Posted by on Sep 1, 2019 in Lean, overproduction | 0 comments

 


Henry Ford and Taiichi Ohno were pioneers in Lean implementation.  But with all their success, why is it that less than 20% of manufactures are able to successfully implement Lean?  This article will try to show how you must take the basic concepts of lean and apply them to each specific environment to be successful.

Both Ford and Ohno were obsessed with creating flow.  The reason being that improving flow contributed to more revenue, better cash flow, and more profitability.  Neither were obsessed with cost savings.  In their analysis, controlling inventory was key to improving flow.  Flow means that inventories are moving.  When inventory isn’t moving it accumulates and takes up space.  Ford controlled inventory by limiting the space where work in process inventory was stored.  This became one of the key concepts in the development of the assembly line (flow line method).  In addition, it was readily accepted that flow lines at the time must be implemented only in environments where the required quantities justify dedication of equipment to a single product.  This became one of the issues that Ohno had to overcome because at that time, the market demand in Japan was for small quantities of a variety of cars.  Therefore, Ohno could not dedicate lines at Toyota because not all components are available for assembly while the allotted space is already full creating gridlock.

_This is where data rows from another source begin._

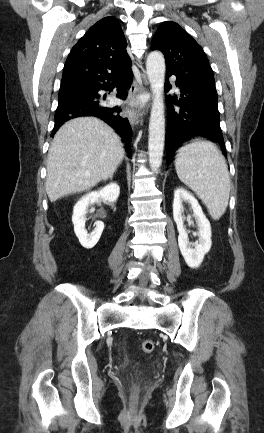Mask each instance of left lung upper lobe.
Here are the masks:
<instances>
[{
    "instance_id": "5c2ea615",
    "label": "left lung upper lobe",
    "mask_w": 264,
    "mask_h": 433,
    "mask_svg": "<svg viewBox=\"0 0 264 433\" xmlns=\"http://www.w3.org/2000/svg\"><path fill=\"white\" fill-rule=\"evenodd\" d=\"M151 48L162 51L166 69L176 76L186 81L215 85L206 54L179 24L163 22L153 37Z\"/></svg>"
}]
</instances>
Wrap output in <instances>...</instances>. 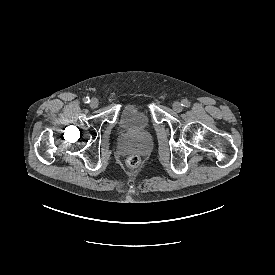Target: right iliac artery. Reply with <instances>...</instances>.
I'll return each mask as SVG.
<instances>
[{
  "label": "right iliac artery",
  "instance_id": "1",
  "mask_svg": "<svg viewBox=\"0 0 275 275\" xmlns=\"http://www.w3.org/2000/svg\"><path fill=\"white\" fill-rule=\"evenodd\" d=\"M83 101H84V103H89V102H90V99H89V97H85V98L83 99Z\"/></svg>",
  "mask_w": 275,
  "mask_h": 275
}]
</instances>
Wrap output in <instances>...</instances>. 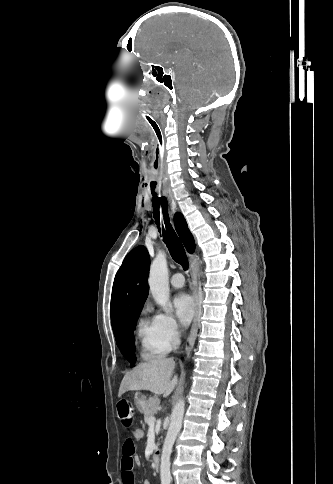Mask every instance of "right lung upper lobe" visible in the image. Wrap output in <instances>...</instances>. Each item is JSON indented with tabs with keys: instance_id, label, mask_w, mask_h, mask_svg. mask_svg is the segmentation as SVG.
<instances>
[{
	"instance_id": "1",
	"label": "right lung upper lobe",
	"mask_w": 333,
	"mask_h": 484,
	"mask_svg": "<svg viewBox=\"0 0 333 484\" xmlns=\"http://www.w3.org/2000/svg\"><path fill=\"white\" fill-rule=\"evenodd\" d=\"M174 223L185 247L193 252L195 248L193 236L181 213L175 214ZM149 265L148 251L141 245L128 253L118 270L111 297V321L114 333L131 313L141 311L149 291L147 282Z\"/></svg>"
}]
</instances>
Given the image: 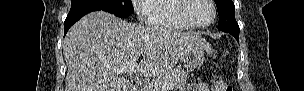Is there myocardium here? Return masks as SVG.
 Wrapping results in <instances>:
<instances>
[{
  "mask_svg": "<svg viewBox=\"0 0 304 91\" xmlns=\"http://www.w3.org/2000/svg\"><path fill=\"white\" fill-rule=\"evenodd\" d=\"M206 1L211 6L212 11H213V16H212V19L210 22H208L207 24H198L191 19L189 10L192 6L193 0H180V4L178 7V13H179L181 19L183 21H185L192 28L205 29V28L210 27L216 20L217 10H216V6H215V3L213 0H206Z\"/></svg>",
  "mask_w": 304,
  "mask_h": 91,
  "instance_id": "f54148a6",
  "label": "myocardium"
}]
</instances>
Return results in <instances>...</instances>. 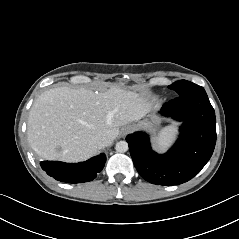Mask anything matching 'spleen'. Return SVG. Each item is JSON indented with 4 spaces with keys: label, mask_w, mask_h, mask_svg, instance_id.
Instances as JSON below:
<instances>
[{
    "label": "spleen",
    "mask_w": 239,
    "mask_h": 239,
    "mask_svg": "<svg viewBox=\"0 0 239 239\" xmlns=\"http://www.w3.org/2000/svg\"><path fill=\"white\" fill-rule=\"evenodd\" d=\"M177 131L176 125L164 128L157 136L154 137V146L161 151H165L174 138Z\"/></svg>",
    "instance_id": "1"
}]
</instances>
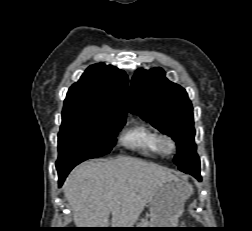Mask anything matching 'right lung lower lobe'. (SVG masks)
Segmentation results:
<instances>
[{
	"mask_svg": "<svg viewBox=\"0 0 252 231\" xmlns=\"http://www.w3.org/2000/svg\"><path fill=\"white\" fill-rule=\"evenodd\" d=\"M77 164H73L70 165L68 167L62 168V169H58V175H59V185L61 186L66 178V176L68 175V173L76 166Z\"/></svg>",
	"mask_w": 252,
	"mask_h": 231,
	"instance_id": "98d812e1",
	"label": "right lung lower lobe"
}]
</instances>
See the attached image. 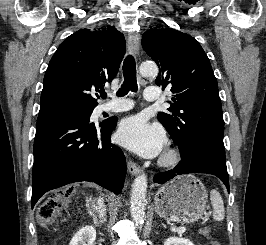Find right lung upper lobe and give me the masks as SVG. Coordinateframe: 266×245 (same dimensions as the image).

Ohno’s genius and tenacity required him to design and implement an application that was suitable for Toyota’s environment, where it is not feasible to dedicate equipment to the production of a component.  What he envisioned is the mechanism that would guide his operation when not to produce, that would limit the amount allowed to accumulate for each component.  Thus he developed the Kanban system.

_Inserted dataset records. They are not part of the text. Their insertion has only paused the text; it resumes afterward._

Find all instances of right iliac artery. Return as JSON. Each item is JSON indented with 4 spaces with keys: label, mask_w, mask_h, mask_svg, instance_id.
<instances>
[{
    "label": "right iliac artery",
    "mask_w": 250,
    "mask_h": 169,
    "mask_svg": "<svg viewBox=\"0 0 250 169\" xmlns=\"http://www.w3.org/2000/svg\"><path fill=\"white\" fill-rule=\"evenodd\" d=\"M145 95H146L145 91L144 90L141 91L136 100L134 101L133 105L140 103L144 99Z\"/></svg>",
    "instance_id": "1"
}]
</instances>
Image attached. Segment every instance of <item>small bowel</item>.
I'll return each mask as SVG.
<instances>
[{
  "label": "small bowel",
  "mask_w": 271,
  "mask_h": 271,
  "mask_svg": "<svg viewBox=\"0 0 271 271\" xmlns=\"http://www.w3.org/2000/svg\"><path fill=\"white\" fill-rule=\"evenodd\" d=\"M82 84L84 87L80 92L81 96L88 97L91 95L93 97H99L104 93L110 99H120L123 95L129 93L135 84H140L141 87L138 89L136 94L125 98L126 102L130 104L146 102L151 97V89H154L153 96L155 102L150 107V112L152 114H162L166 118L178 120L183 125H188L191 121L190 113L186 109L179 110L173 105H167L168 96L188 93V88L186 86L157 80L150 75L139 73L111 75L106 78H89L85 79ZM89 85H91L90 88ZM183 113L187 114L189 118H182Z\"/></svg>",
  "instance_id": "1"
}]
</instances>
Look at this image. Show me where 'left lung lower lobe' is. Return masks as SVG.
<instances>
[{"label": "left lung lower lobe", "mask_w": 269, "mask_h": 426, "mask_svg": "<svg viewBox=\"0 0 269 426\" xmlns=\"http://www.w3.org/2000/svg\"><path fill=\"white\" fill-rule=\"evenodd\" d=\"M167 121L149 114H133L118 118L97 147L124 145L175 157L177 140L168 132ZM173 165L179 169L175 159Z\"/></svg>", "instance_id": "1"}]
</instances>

Kanban is a system where a card travels with a container of material specifying the component code name and number of units per container.  When a work center takes the container for further processing, the card is passed back to the preceding work center.  This is a signal to that work center that it is appropriate to produce one container of parts specified by the card.  It tells them what to produce, but more important what not to produce.  Kanban then is the mechanism in the system that prevents the operation from over-production and how Ohno expanded Ford’s concepts by changing the process of limiting space to one that limits the amount of inventory.

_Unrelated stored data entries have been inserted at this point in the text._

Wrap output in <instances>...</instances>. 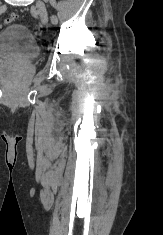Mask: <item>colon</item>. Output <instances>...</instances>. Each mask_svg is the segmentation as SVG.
<instances>
[{
  "label": "colon",
  "mask_w": 163,
  "mask_h": 235,
  "mask_svg": "<svg viewBox=\"0 0 163 235\" xmlns=\"http://www.w3.org/2000/svg\"><path fill=\"white\" fill-rule=\"evenodd\" d=\"M17 19H18V15L15 13H11L5 18L4 22L6 24H10V23L16 21Z\"/></svg>",
  "instance_id": "obj_1"
}]
</instances>
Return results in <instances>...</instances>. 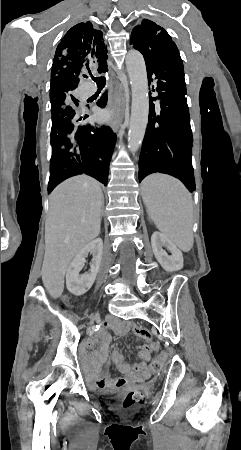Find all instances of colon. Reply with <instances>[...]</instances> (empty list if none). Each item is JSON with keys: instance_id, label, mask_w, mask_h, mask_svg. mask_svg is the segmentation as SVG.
Returning <instances> with one entry per match:
<instances>
[{"instance_id": "5ec220e1", "label": "colon", "mask_w": 241, "mask_h": 450, "mask_svg": "<svg viewBox=\"0 0 241 450\" xmlns=\"http://www.w3.org/2000/svg\"><path fill=\"white\" fill-rule=\"evenodd\" d=\"M167 360V357L165 355H162L161 357H156L152 362V371L155 373H158L163 368V363ZM146 402L145 398L143 397V394L141 392H138L136 390H132L127 393L125 398L122 401V406L127 409H134L136 407L144 405Z\"/></svg>"}]
</instances>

With Kanban implemented, work centers were now forced to frequently switch from producing one component to another and the problem now became how to balance the flow.  The small quantities required per container now caused the work centers to frequently change from one component to another and the change-over times were greater than the time to run the required number of parts.  Ohno then focused on efforts to reduce change-over times and over a period of time succeeded in getting them to single digits.  For example, die changes went from about three hours in the 1940’s to less than one hour and as low as 15 minutes in the 1950’s to 3 minutes in the 1960’s.  As change-over times came down, Ohno continued to reduce the number of containers in the system along with the number of units in the container.

In summary, both Ford and Ohno followed the four following concepts of flow:

  1. Improving flow and reducing lead time is a primary objective of operations.
  2. Improving flow must translate into a practice that guides the operation when not to produce.  Ford limited space; Ohno limited the number of containers and the number of units in each container.
  3. Local efficiencies must be abolished, i.e., the convention that every worker and every work center have to be busy 100% of the time to be effective.
  4. A focusing process to balance flow.  Ford used direct observation of the space allotted for each container while Ohno used the gradual reduction of the number of containers and eventually the number of parts per container.

Toyota’s success in implementing lean shows the difference between an application and the fundamental concepts on which the application is based.  The concepts are generic, but the application of those concepts require their translation into a specific environment.